There are then several approaches one can then take.  One, is to use Google Cloud SQL – which is not horrendously expensive and I believe can be used for multiple apps for a single instantiation of the API.  Another is to use alternative forum techs, such as fofou, and another which I discovered recently, gforum, though that comes with a user-advisory regarding its hunger for user information via the widget for user logon.  But otherwise relatively promising.  So I am currently looking at defanging that particular piece of code.  For the adventurous/curious, the googlecode repository is here: http://code.google.com/p/gforum/source/checkout .

The third approach is to somehow solve the NoSQL many to many field problem and then incorporate that into django-nonrel.  Apparently this is one of those ‘untouchable’ or overly-ambitious problems in the area of computer science.  But apparently it is possible to solve the problem (although the answer is currently not open-sourced) as per this announcement here (quite recent too, September 2012): http://fatfractal.com/prod/joins-and-nosql/:

I’m an engineer and not usually given to making sweeping statements like, “we’ve solved the many-to-many relationships problem for NoSQL;” but in this case, I hope you’ll agree, it’s merited.
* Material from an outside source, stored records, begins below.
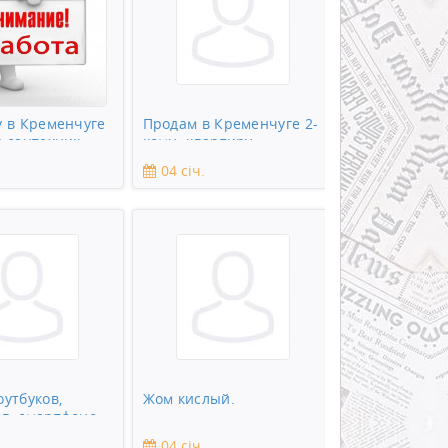
у в Кременчуге
Продам в Кременчуге 2-
я сантехник
комн. квартиру
04 січ.
оутбуков,
Жом кислый.
в, смартфонов,
ны
04 січ.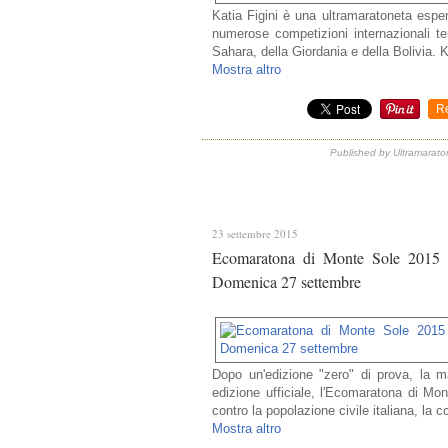
Katia Figini è una ultramaratoneta espe
numerose competizioni internazionali te
Sahara, della Giordania e della Bolivia. Ka
Mostra altro
R
Published by Ultramaraton
23 settembre 2015
Ecomaratona di Monte Sole 2015 (
Domenica 27 settembre
Dopo un'edizione "zero" di prova, la m
edizione ufficiale, l'Ecomaratona di Mont
contro la popolazione civile italiana, la c
Mostra altro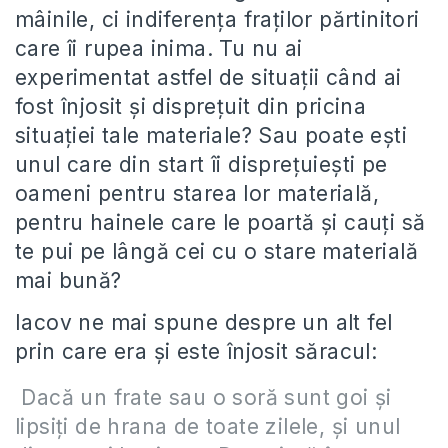
mâinile, ci indiferența fraților părtinitori
care îi rupea inima. Tu nu ai
experimentat astfel de situații când ai
fost înjosit și disprețuit din pricina
situației tale materiale? Sau poate ești
unul care din start îi disprețuiești pe
oameni pentru starea lor materială,
pentru hainele care le poartă și cauți să
te pui pe lângă cei cu o stare materială
mai bună?
Iacov ne mai spune despre un alt fel
prin care era și este înjosit săracul:
Dacă un frate sau o soră sunt goi și
lipsiți de hrana de toate zilele, și unul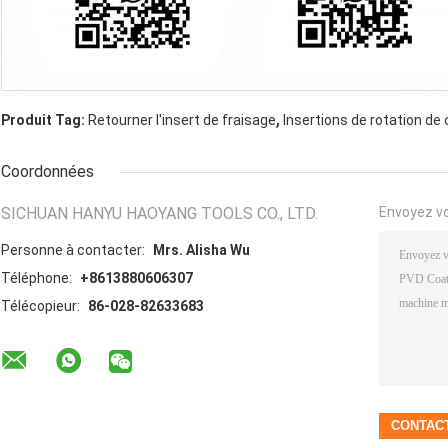
,
Produit Tag:
Retourner l'insert de fraisage
Insertions de rotation de
Coordonnées
SICHUAN HANYU HAOYANG TOOLS CO., LTD.
Envoyez v
Personne à contacter:
Mrs. Alisha Wu
Téléphone:
+8613880606307
Télécopieur:
86-028-82633683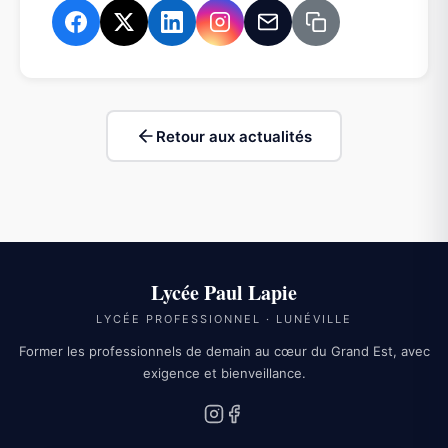
Retour aux actualités
Lycée Paul Lapie
LYCÉE PROFESSIONNEL · LUNÉVILLE
Former les professionnels de demain au cœur du Grand Est, avec
exigence et bienveillance.
Instagram
Facebook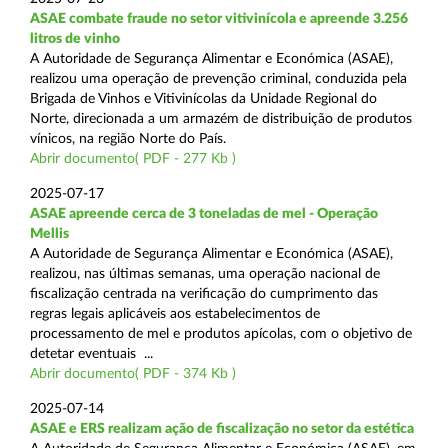
ASAE combate fraude no setor vitivinícola e apreende 3.256
litros de vinho
A Autoridade de Segurança Alimentar e Económica (ASAE),
realizou uma operação de prevenção criminal, conduzida pela
Brigada de Vinhos e Vitivinícolas da Unidade Regional do
Norte, direcionada a um armazém de distribuição de produtos
vínicos, na região Norte do País.
Abrir documento( PDF - 277 Kb )
2025-07-17
ASAE apreende cerca de 3 toneladas de mel - Operação
Mellis
A Autoridade de Segurança Alimentar e Económica (ASAE),
realizou, nas últimas semanas, uma operação nacional de
fiscalização centrada na verificação do cumprimento das
regras legais aplicáveis aos estabelecimentos de
processamento de mel e produtos apícolas, com o objetivo de
detetar eventuais ...
Abrir documento( PDF - 374 Kb )
2025-07-14
ASAE e ERS realizam ação de fiscalização no setor da estética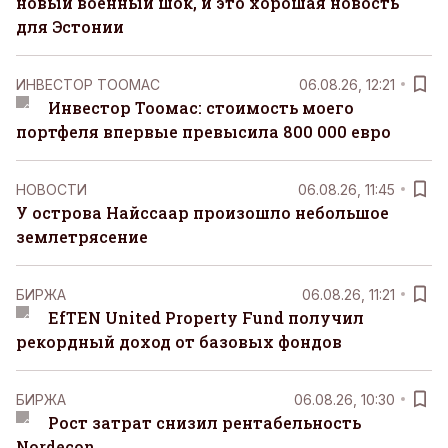
новый военный шок, и это хорошая новость
для Эстонии
ИНВЕСТОР ТООМАС
06.08.26, 12:21
Инвестор Тоомас: стоимость моего
портфеля впервые превысила 800 000 евро
НОВОСТИ
06.08.26, 11:45
У острова Найссаар произошло небольшое
землетрясение
БИРЖА
06.08.26, 11:21
EfTEN United Property Fund получил
рекордный доход от базовых фондов
БИРЖА
06.08.26, 10:30
Рост затрат снизил рентабельность
Nordecon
FatFractal are another engine like GAE.  Apparently the engine solves the problem prior to loading to a NoSQL database which I presume is something like MongoDB, such as app engine uses.  Regardless, simply knowing that the problem can be solved wins half the battle.  Indeed, if FatFractal’s claim is true, the fact that the problem is not impossible means that presumably it is only a matter of time before it is independently discovered how to do so, and the knowledge becomes public domain – and thereby applicable to the current django-nonrel distribution / github project (currently at version 1.5 development, 1.4 stable), here: https://github.com/django-nonrel/django/tree/nonrel-1.5-beta .

But until this happens, for me, and other non-experts like myself, I think the best strategy is to use alternative technologies to django (as above) to work on specific applications, since the biggest advantage to django (apart from the built in admin) is the pluggability of components (like ruby-on-rails), and more or less everything breaks and therefore needs to be rewritten (if the data models allow such) for app engine.  Consequently one might as well use web2py which is fully supported.  Although I’d certainly like to learn a bit more about how SQL and noSQL model data ; if nothing else, this would be quite instructive.

As to the question – why NoSQL, if it makes joins so abominably difficult?  The quick answer – speed.  NoSQL is a stripped down version of SQL, and is therefore faster and more horizontally scalable (apparently) so more suited to use with applications / services that need colossal amounts of data (eg, location specific information, weather data).  SQL is slower and does not scale as well, so is more suitable to applications where the data is somewhat more limited, but more highly interwoven and connected (eg, forums, blogs).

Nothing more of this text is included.